How do you find the derivative of the function #y= tan^-1 (3x)#?

2 Answers
Apr 14, 2015

Remembering that the derivative of:

#y=tan^-1x#

is

#y'=1/(1+x^2)#

than:

#y'=1/(1+(3x)^2)*3=(3)/(1+9x^2)#.

Apr 14, 2015

By the Chain Rule (and knowledge of the derivative of inverse tangent function), the answer is: #dy/dx=\frac{1}{1+(3x)^{2})\cdot 3=\frac{3}{1+9x^{2}}#.

If you didn't happen to remember the derivative of the inverse tangent function, you could derive the answer by differentiation of both sides of the equation #tan(tan^{-1}(3x))=3x# with respect to #x# to get, by the Chain Rule, #sec^{2}(tan^{-1)(3x))\cdot \frac{d}{dx}(tan^{-1}(3x))=3# so that #\frac{d}{dx}(tan^{-1}(3x))=3cos^{2}(tan^{-1}(3x))#.

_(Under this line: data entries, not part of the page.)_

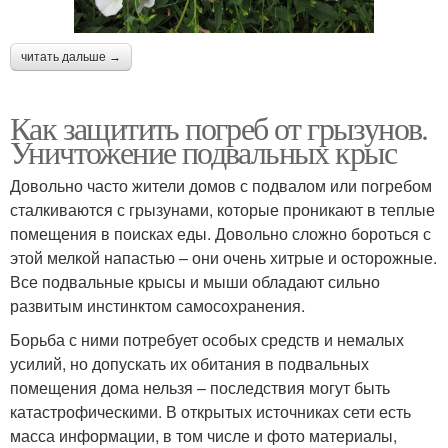
читать дальше →
Как защитить погреб от грызунов.
Уничтожение подвальных крыс
Довольно часто жители домов с подвалом или погребом
сталкиваются с грызунами, которые проникают в теплые
помещения в поисках еды. Довольно сложно бороться с
этой мелкой напастью – они очень хитрые и осторожные.
Все подвальные крысы и мыши обладают сильно
развитым инстинктом самосохранения.
Борьба с ними потребует особых средств и немалых
усилий, но допускать их обитания в подвальных
помещения дома нельзя – последствия могут быть
катастрофическими. В открытых источниках сети есть
масса информации, в том числе и фото материалы,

To simplify this, at this point, you could draw a right triangle and label one of the non-right angles #\tan^{-1}(3x)#. Since the tangent of the angle is the length of the opposite side divided by the length of the adjacent side, you could label the opposite side with "#3x#" and the adjacent side with "1". The Pythagorean Theorem would imply that the length of the hypotenuse is #\sqrt{1+9x^{2}}#. Since the cosine of the angle is the length of the adjacent side divided by the length of the hypotenuse, you'd get #\cos(\tan^{-1}(3x))=\frac{1}{\sqrt{1+9x^{2}}#.

Hence, #\frac{d}{dx}(tan^{-1}(3x))=3cos^{2}(tan^{-1}(3x))=\frac{3}{1+9x^{2}}#